Take a long dram with me
of California Wine
California Wine
-- The Decemberists
Maybe it's the fact that i never see people these days, and i'm feeling lonely. Maybe it's that my new set of pills is making me cry all the time. Maybe it's that i am fighting off the sense of defeat from running out of money and having to apply for full time jobs again. Maybe it's knowing that I'm running out of money and i NEED a full time job again. Whatever the reason, her heart or her shoes, she stood there on Labor Day's Eve feeling the blues.
Autumn has a sense of nostalgia all on its own. The smell in the air, the feeling of new beginnings, change, as the school year calendar is burned into my brain and flows through my veins. I miss having something new to do in the fall. And maybe that's why i'm applying for a fulltime job. I don't know.
But i do know this: i have learned a lot about myself this summer, things that i'm not sure i would have known if i hadn't attempted to be a fulltime yoga teacher from the get-go:
1. I am not the kind of person who can go long periods of time without knowing where the money is going to come from. It freaks me out, and i'm not OK with it. Read, i need more stability than i thought i did.
2. I still want to feel like i am doing good in the world. I can work at a college, university, non-profit, or some other socially minded company, and still feel like i'm doing good.
3. You don't have to teach yoga full time to teach yoga.
4. I don't want to teach yoga full time unless it's all in the same place. There has been far too much running around like a chicken with my head cut off this summer, and all the travelling is too much for me.
5. I don't need my own schedule as much as i thought i did. All i need is more time off every now and then.
6. I miss people. I'm 50/50 introvert-extrovert, and the introvert's even getting lonely.
7. I miss the basic comforts. Being able to get new clothing when i need it (and i need it, but i can't right now), being able to go out for dinner if i damned well please, and being able to buy a CD. Being able to buy a cup of coffee without feeling guilty about it.
8. It turns out you need money to travel, and i need to travel A LOT. I have the travel bug, and it's going nuts right now.
I have been feeling anxious lately because i am running out of money. And that's not easy. But i still have a small buffer. Fortunately, the folks at FM are kind enough to let me stay there until i can work it all out, or even come on full time again. They're good people, and they want to help me out.

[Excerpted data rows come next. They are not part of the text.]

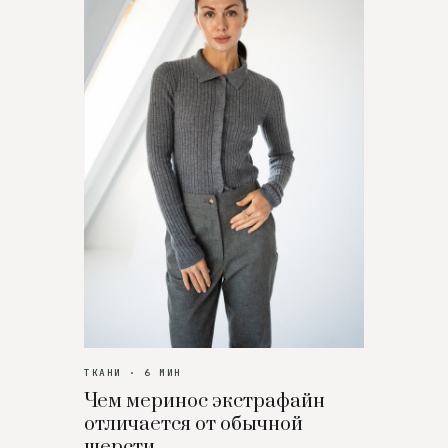
ТКАНИ · 6 МИН
Чем меринос экстрафайн
отличается от обычной
шерсти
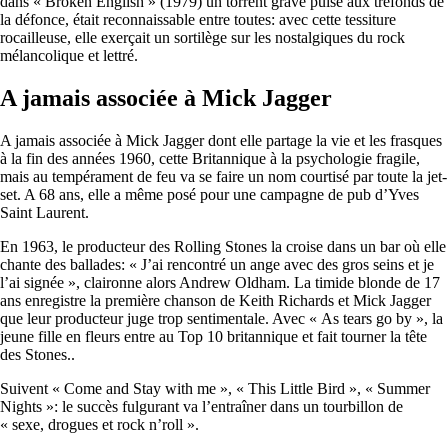
dans « Broken English » (1979) un torrent grave puisé aux tréfonds de
la défonce, était reconnaissable entre toutes: avec cette tessiture
rocailleuse, elle exerçait un sortilège sur les nostalgiques du rock
mélancolique et lettré.
A jamais associée à Mick Jagger
A jamais associée à Mick Jagger dont elle partage la vie et les frasques
à la fin des années 1960, cette Britannique à la psychologie fragile,
mais au tempérament de feu va se faire un nom courtisé par toute la jet-
set. A 68 ans, elle a même posé pour une campagne de pub d’Yves
Saint Laurent.
En 1963, le producteur des Rolling Stones la croise dans un bar où elle
chante des ballades: « J’ai rencontré un ange avec des gros seins et je
l’ai signée », claironne alors Andrew Oldham. La timide blonde de 17
ans enregistre la première chanson de Keith Richards et Mick Jagger
que leur producteur juge trop sentimentale. Avec « As tears go by », la
jeune fille en fleurs entre au Top 10 britannique et fait tourner la tête
des Stones..
Suivent « Come and Stay with me », « This Little Bird », « Summer
Nights »: le succès fulgurant va l’entraîner dans un tourbillon de
« sexe, drogues et rock n’roll ».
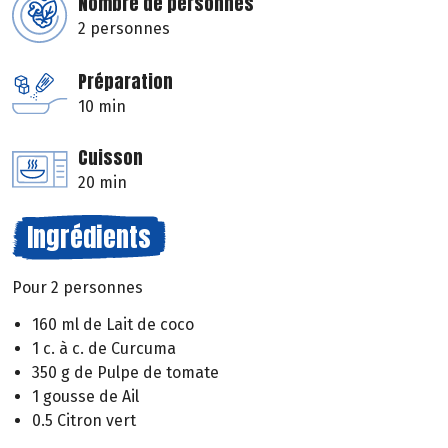
Nombre de personnes
2 personnes
Préparation
10 min
Cuisson
20 min
Ingrédients
Pour 2 personnes
160 ml de Lait de coco
1 c. à c. de Curcuma
350 g de Pulpe de tomate
1 gousse de Ail
0.5 Citron vert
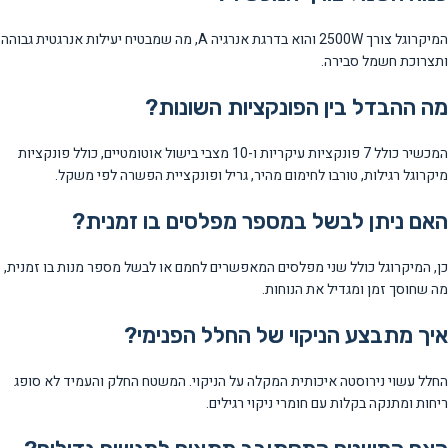
המיקרוגל צורך 2500W והוא בדרגת אנרגיה A, מה שמבטיח יעילות אנרגטית גבוהה
ותצרוכת חשמל סבירה.
מה ההבדל בין הפונקציות השונות?
המכשיר כולל 7 פונקציות עיקריות ו-10 מצבי בישול אוטומטיים, כולל פונקציות
מיקרוגל רגילות, טורבו לחימום מהיר, גריל ופונקציית הפשרה לפי משקל.
האם ניתן לבשל במספר מפלסים בו זמנית?
כן, המיקרוגל כולל שני מפלסים המאפשרים לחמם או לבשל מספר מנות בו זמנית,
מה שחוסך זמן ומגדיל את הנוחות.
איך מתבצע הניקוי של החלל הפנימי?
החלל עשוי נירוסטה איכותית המקלה על הניקוי. המשטח החלק והעמיד לא סופג
ריחות ומתנקה בקלות עם חומרי ניקוי רגילים.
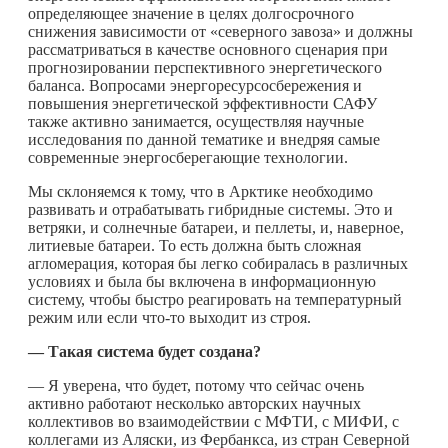
определяющее значение в целях долгосрочного
снижения зависимости от «северного завоза» и должны
рассматриваться в качестве основного сценария при
прогнозировании перспективного энергетического
баланса. Вопросами энергоресурсосбережения и
повышения энергетической эффективности САФУ
также активно занимается, осуществляя научные
исследования по данной тематике и внедряя самые
современные энергосберегающие технологии.
Мы склоняемся к тому, что в Арктике необходимо
развивать и отрабатывать гибридные системы. Это и
ветряки, и солнечные батареи, и пеллеты, и, наверное,
литиевые батареи. То есть должна быть сложная
агломерация, которая бы легко собиралась в различных
условиях и была бы включена в информационную
систему, чтобы быстро реагировать на температурный
режим или если
что-то
выходит из строя.
— Такая система будет создана?
— Я уверена, что будет, потому что сейчас очень
активно работают несколько авторских научных
коллективов во взаимодействии с МФТИ, с МИФИ, с
коллегами из Аляски, из Фербанкса, из стран Северной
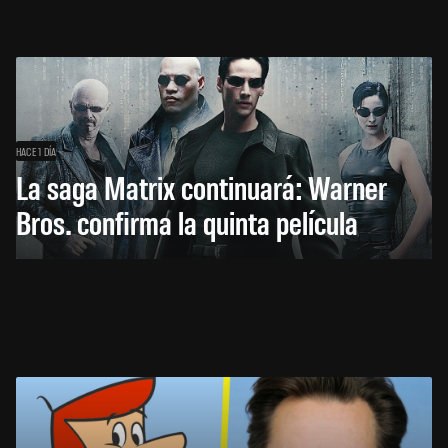
HACE 1 DÍA
La saga Matrix continuará: Warner
Bros. confirma la quinta película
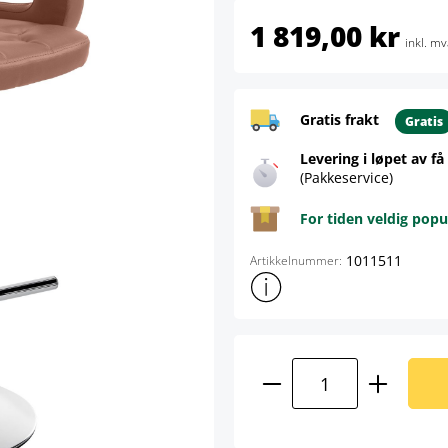
1 819,00 kr
inkl. mv
Gratis frakt
Gratis
Levering i løpet av få
(Pakkeservice)
For tiden veldig popu
1011511
Artikkelnummer:
Vis mer produktinformasjon
Produktmengde: A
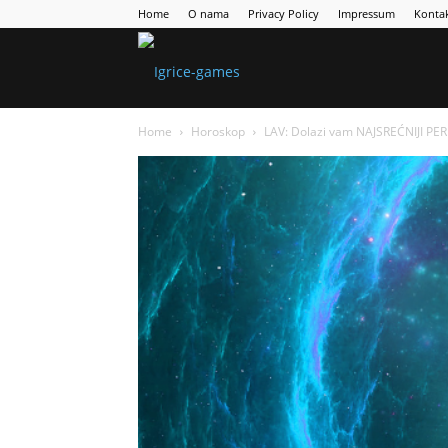
Home
O nama
Privacy Policy
Impressum
Konta
Games
Home
Horoskop
LAV: Dolazi vam NAJSREĆNIJI PERI
Portal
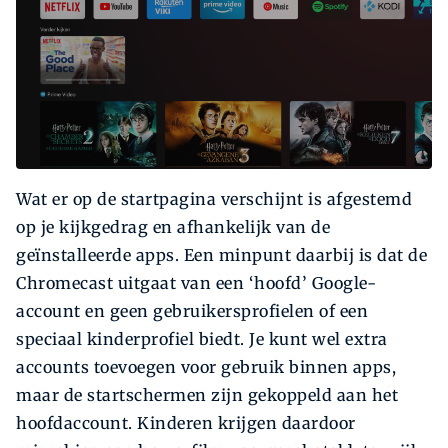
Wat er op de startpagina verschijnt is afgestemd
op je kijkgedrag en afhankelijk van de
geïnstalleerde apps. Een minpunt daarbij is dat de
Chromecast uitgaat van een ‘hoofd’ Google-
account en geen gebruikersprofielen of een
speciaal kinderprofiel biedt. Je kunt wel extra
accounts toevoegen voor gebruik binnen apps,
maar de startschermen zijn gekoppeld aan het
hoofdaccount. Kinderen krijgen daardoor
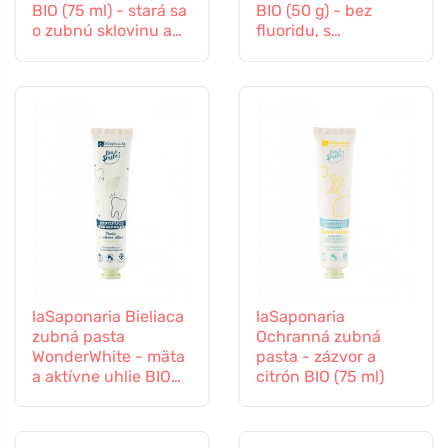
BIO (75 ml) - stará sa
BIO (50 g) - bez
o zubnú sklovinu a
fluoridu, s
ďasná
organickým
výťažkom z nechtíka
lekárskeho
laSaponaria Bieliaca
laSaponaria
zubná pasta
Ochranná zubná
WonderWhite - mäta
pasta - zázvor a
a aktívne uhlie BIO
citrón BIO (75 ml)
(75 ml)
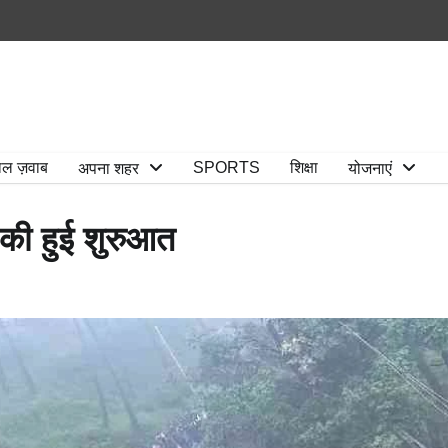
ाल ज़वाब
SPORTS
शिक्षा
अपना शहर
योजनाएं
्य की हुई शुरुआत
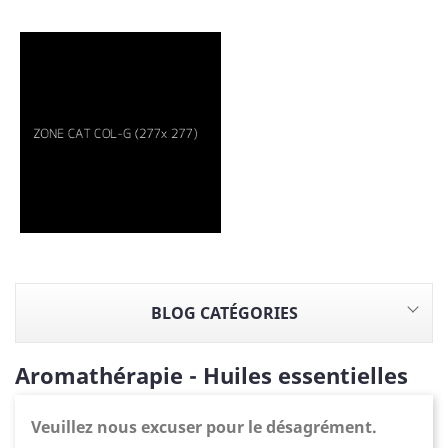
BLOG CATÉGORIES
Aromathérapie - Huiles essentielles
Veuillez nous excuser pour le désagrément.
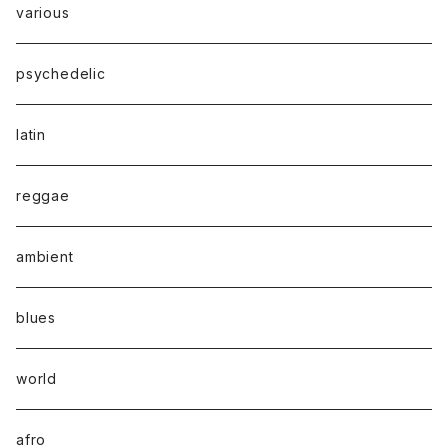
various
psychedelic
latin
reggae
ambient
blues
world
afro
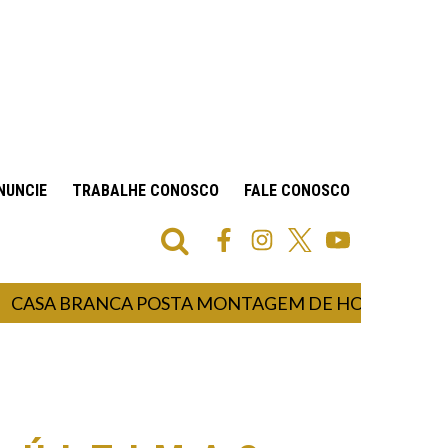
NUNCIE
TRABALHE CONOSCO
FALE CONOSCO
 BRANCA POSTA MONTAGEM DE HOMEM-ARANHA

So, wish me well. I'm a basket case right now, but i'm starting to be OK with where i am. I can still teach at Bally's, the Harvard Athletic Centers, and at the Children's Center i've been doing. I can still do those things and have a darned good time teaching yoga.
I wanted to do this all on my own terms, and it turns out, my terms are different than i thought they were.
1 comment:
now that you have figured more of you out, i think things will be easier.
i'll be around on wednesday night if you're still lonely, m'friend.